Siamo alle solite: davanti ai soldi si prostrano tutti, anche gli annunciatori delle svolte più rivoluzionarie. sarò un pessimista, ma vedo perdenti, di fronte agli smisurati e molteplici muri di gomma elevati da politici e corporazioni, le varie Greta Thunberg che si agitano in difesa di un futuro vivibile per le nuove generazioni.
Se vogliamo fare la guerra ai PFAS, basta smettere di comprare pdelle antiaderenti e abigliamento impermeabile…
Cala la domanda, cala l’offerta.
Della serie: la responsabilità è del consumatore, mai del legislatore.
I numeri sono … “allucinanti”: ” tra 7mila e 12mila sostanze chimiche pericolose”; se fossero vietate si avrebbe un risparmio tra gli 11 e i 31 miliardi di euro (e io aggiungo, scusate se è poco, e molta sofferenza in meno per gli ammalati e le loro famiglie); la Germania (chissà gli altri!) ha speso 9 milioni di euro per l’attività lobbystica dei suoi 94 emissari.
Se la memoria non m’inganna l’UE si vantò anni fa di procedere democraticamente con una consultazione pubblica dei suoi cittadini in merito a questa problematica.
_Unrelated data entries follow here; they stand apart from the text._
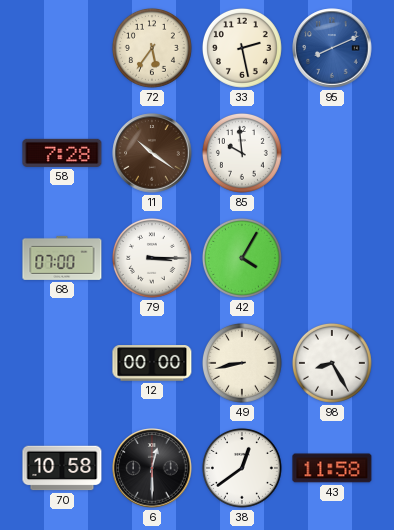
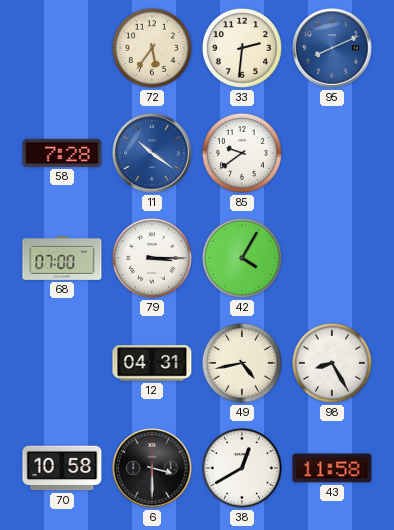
33: 2:28 -> 2:31
11 dial: brown -> blue
85: 9:59 -> 9:39
12: 00:00 -> 04:31
49: 8:43 -> 4:43
6: 12:30 -> 3:30
38: 12:39 -> 12:40
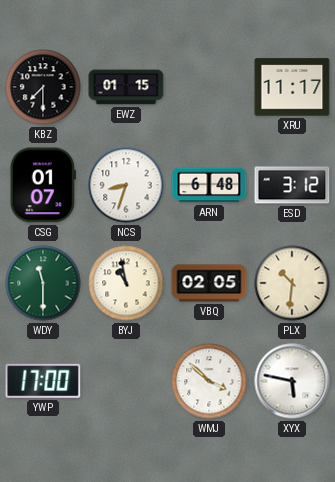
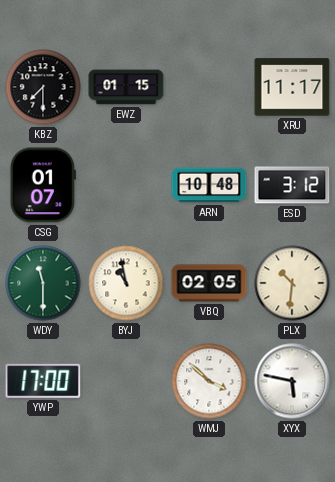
NCS: 8:33 -> none
ARN: 6:48 -> 10:48
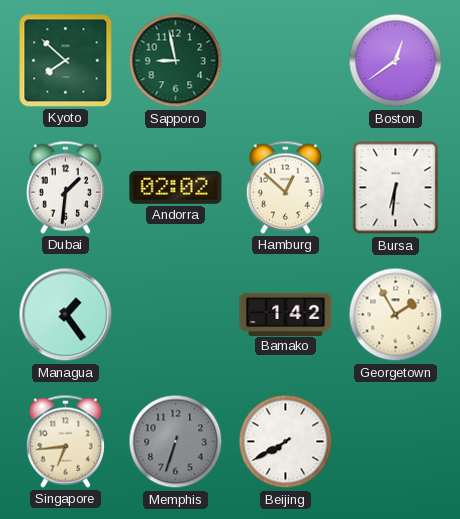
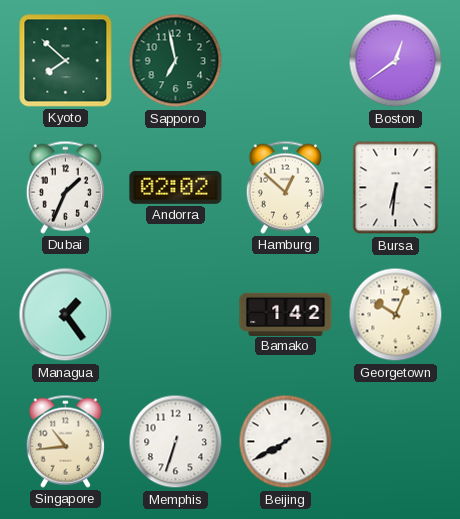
Sapporo: 8:58 -> 6:58
Dubai: 1:31 -> 1:34
Georgetown: 1:55 -> 10:04
Singapore: 6:44 -> 10:44
Memphis dial: grey -> white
Questionari lunghissimi, contenenti anche domande tecniche assolutamente impegnative per dare una risposta minimamente di senso e poi … questo è il risultato? Si afferma chi ha più denaro e potere (non solo politico ovviamente, ma anche economico, mediatico, finanziario).
È proprio vero che la vera rivoluzione è nelle mani dei consumatori ma purtroppo questa verità è finita in uno spot pubblicitario ed ha perso un pò di valore. Forse, con scopo diametralmente opposto, si dovrebbe usare la stessa tecnica della destra….terrorizzare le persone affinché non comprano più certi prodotti…..ed informare, informare, informare.
Terribile, vincono ancora le lobby
Le multinazionali della chimica sono molto più potenti degli stati ormai e agli stati poco importa della salute dei propri cittadini. Ormai il business è sopra ogni cosa e chi se lo può permettere e aggiungo informato cambia zona abitativa o si fa curare privatamente.